Page-level text extractions:
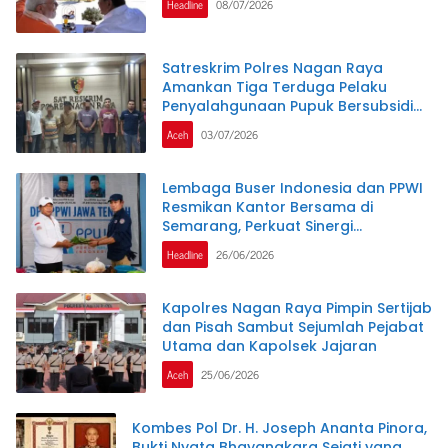
Headline
08/07/2026
Satreskrim Polres Nagan Raya
Amankan Tiga Terduga Pelaku
Penyalahgunaan Pupuk Bersubsidi
dan Bio Solar Bersubsidi.
Aceh
03/07/2026
Lembaga Buser Indonesia dan PPWI
Resmikan Kantor Bersama di
Semarang, Perkuat Sinergi
Kelembagaan dan Jurnalistik
Headline
26/06/2026
Kapolres Nagan Raya Pimpin Sertijab
dan Pisah Sambut Sejumlah Pejabat
Utama dan Kapolsek Jajaran
Aceh
25/06/2026
Kombes Pol Dr. H. Joseph Ananta Pinora,
Bukti Nyata Bhayangkara Sejati yang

Task item:
Please reproduce the data above word for word, skipping all images.

Task response:
Headline
08/07/2026
Satreskrim Polres Nagan Raya
Amankan Tiga Terduga Pelaku
Penyalahgunaan Pupuk Bersubsidi
dan Bio Solar Bersubsidi.
Aceh
03/07/2026
Lembaga Buser Indonesia dan PPWI
Resmikan Kantor Bersama di
Semarang, Perkuat Sinergi
Kelembagaan dan Jurnalistik
Headline
26/06/2026
Kapolres Nagan Raya Pimpin Sertijab
dan Pisah Sambut Sejumlah Pejabat
Utama dan Kapolsek Jajaran
Aceh
25/06/2026
Kombes Pol Dr. H. Joseph Ananta Pinora,
Bukti Nyata Bhayangkara Sejati yang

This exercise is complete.